HTML5: HTML syntax

4.1. The doctype # T

A doctype (sometimes capitalized as “DOCTYPE”) is an special instruction which, for legacy reasons that have to do with processing modes in browsers, is a required part of any document in the HTML syntax; it must match the characteristics of one of the following three formats:

A normal doctype consists of the following parts, in exactly the following order:

Any case-insensitive match for the string "<!DOCTYPE".
One or more space characters.
Any case-insensitive match for the string "HTML".
Optionally, one or more space characters.
A ">" character.

The following is an example of a conformant normal doctype.

<!DOCTYPE html>

A deprecated doctype consists of the following parts, in exactly the following order:

Any case-insensitive match for the string "<!DOCTYPE".
One or more space characters.
Any case-insensitive match for the string "HTML".
One or more space characters.
Any case-insensitive match for the string "PUBLIC".
One or more space characters.
A quote mark (public ID), consisting of either a """ character or a "'" character.
A permitted public ID
A matching quote mark (public ID), identical to the quote mark (public ID) used earlier (either a """ character or a "'" character).
Conditionally, depending on whether it is part of a permitted-public-ID-system-ID-combination, the following parts, in exactly the following order:
1. One or more space characters.
2. A quote mark (system ID), consisting of either a """ character or a "'" character.
3. A permitted system ID
4. A matching quote mark (system ID), identical to the quote mark (system ID) used earlier (either a """ character or a "'" character).
Optionally, one or more space characters.
A ">" character.

A permitted-public-ID-system-ID-combination is any combination of a public ID (the first quoted string in the doctype) and system ID (the second quoted string, if any, in the doctype) such that the combination corresponds to one of the six deprecated doctypes in the following list of deprecated doctypes:

<!DOCTYPE html PUBLIC "-//W3C//DTD HTML 4.0//EN">
<!DOCTYPE html PUBLIC "-//W3C//DTD HTML 4.0//EN" "http://www.w3.org/TR/REC-html40/strict.dtd">
<!DOCTYPE html PUBLIC "-//W3C//DTD HTML 4.01//EN">
<!DOCTYPE html PUBLIC "-//W3C//DTD HTML 4.01//EN" "http://www.w3.org/TR/html4/strict.dtd">
<!DOCTYPE html PUBLIC "-//W3C//DTD XHTML 1.0 Strict//EN" "http://www.w3.org/TR/xhtml1/DTD/xhtml1-strict.dtd">
<!DOCTYPE html PUBLIC "-//W3C//DTD XHTML 1.1//EN" "http://www.w3.org/TR/xhtml11/DTD/xhtml11.dtd">

A legacy-tool-compatible doctype consists of the following parts, in exactly the following order:

Any case-insensitive match for the string "<!DOCTYPE".
One or more space characters.
Any case-insensitive match for the string "HTML".
One or more space characters.
Any case-insensitive match for the string "SYSTEM".
One or more space characters
A quote mark, consisting of either a """ character or a "'" character.
The literal string "about:legacy-compat".
A matching quote mark, identical to the quote mark used earlier (either a """ character or a "'" character).
Optionally, one or more space characters.
A ">" character.

The following is examples of a conformant legacy-tool-compatible doctype.
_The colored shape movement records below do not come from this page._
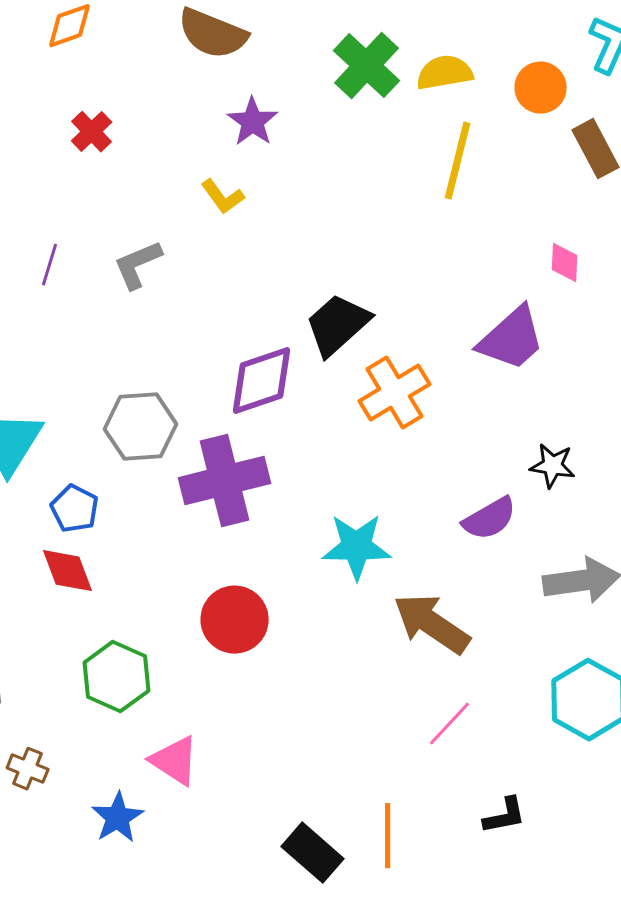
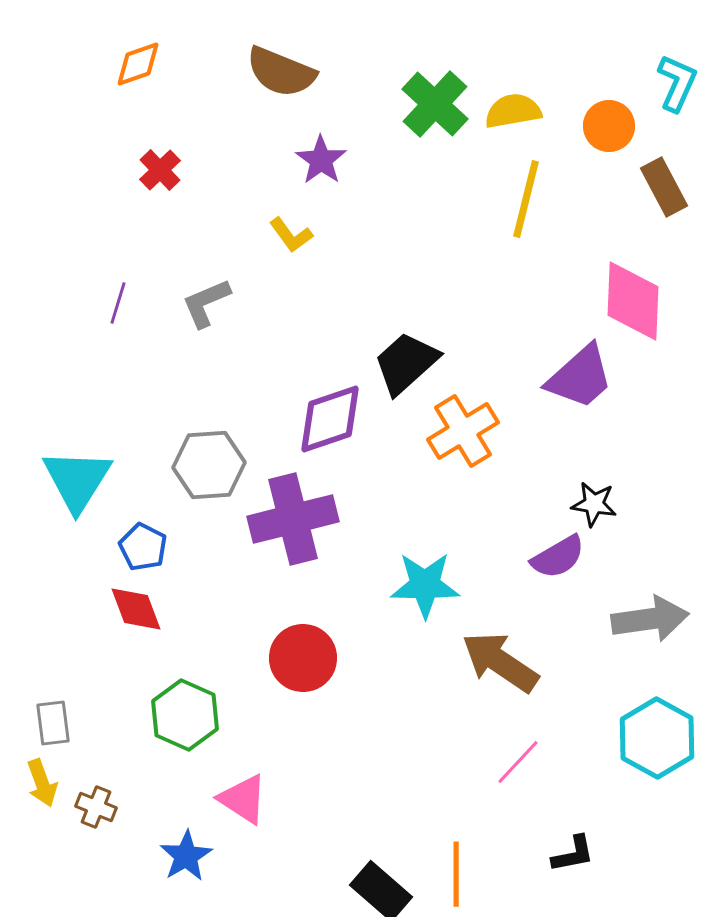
pink diamond: (565, 263) -> (633, 301), size x2.0
black star: (553, 466) -> (594, 504), moved

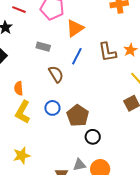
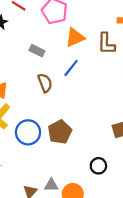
brown L-shape: (108, 52) -> (106, 44), moved
blue circle: (52, 108) -> (28, 132), moved, size x1.5
black circle: (93, 137) -> (98, 166), moved

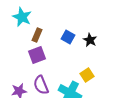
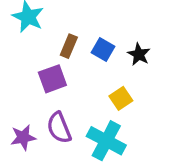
brown rectangle: (37, 35) -> (69, 46), moved
yellow square: (87, 75) -> (121, 98), moved

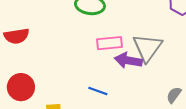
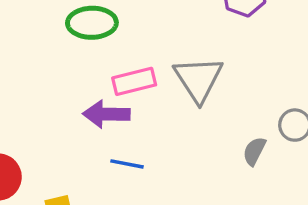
purple arrow: (128, 60) -> (106, 114), moved

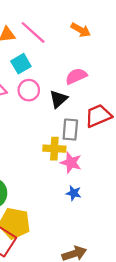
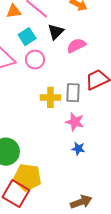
black triangle: (58, 99) -> (56, 32), moved
yellow cross: (54, 149) -> (50, 97), moved

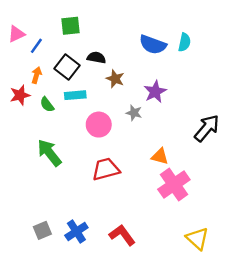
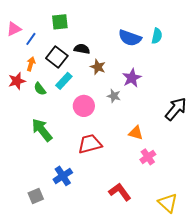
cyan rectangle: (75, 95) -> (64, 81), turned -42
pink cross: (174, 184) -> (148, 157), size x0.6
blue cross: (76, 231) -> (63, 176), moved
red L-shape: (122, 235) -> (120, 192), moved

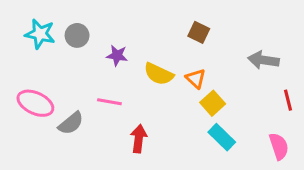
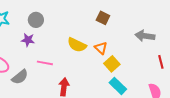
gray circle: (77, 35) -> (36, 20), moved
purple star: (117, 55) -> (28, 40), moved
<!doctype HTML system "about:legacy-compat">

4.2. Character encoding declaration # T

A character encoding declaration is a mechanism for specifying the character encoding used to store or transmit a document.

The following restrictions apply to character encoding declarations:

The character encoding name given must be the name of the character encoding used to serialize the file.
The value must be a valid character encoding name, and must be the preferred name for that encoding, as specified in the IANA [Character Sets] registry.
The character encoding declaration must be serialized without the use of character references or character escapes of any kind.
The element containing the character encoding declaration must be serialized completely within the first 512 bytes of the document.

If the document does not start with a U+FEFF BYTE ORDER MARK (BOM) character, and if its encoding is not explicitly given by a Content-Type HTTP header, then the character encoding used must be an ASCII-compatible character encoding, and, in addition, if that encoding isn't US-ASCII itself, then the encoding must be specified using a meta element with a charset attribute or a meta element in the encoding declaration state.

If the document contains a meta element with a charset attribute or a meta element in the encoding declaration state, then the character encoding used must be an ASCII-compatible character encoding.

An ASCII-compatible character encoding is one that is a superset of US-ASCII (specifically, ANSI_X3.4-1968) for bytes in the set 0x09, 0x0A, 0x0C, 0x0D, 0x20 - 0x22, 0x26, 0x27, 0x2C - 0x3F, 0x41 - 0x5A, and 0x61 - 0x7A.

Documents should not use UTF-32, JIS_C6226-1983, JIS_X0212-1990, HZ-GB-2312, JOHAB (Windows code page 1361), encodings based on ISO-2022, or encodings based on EBCDIC.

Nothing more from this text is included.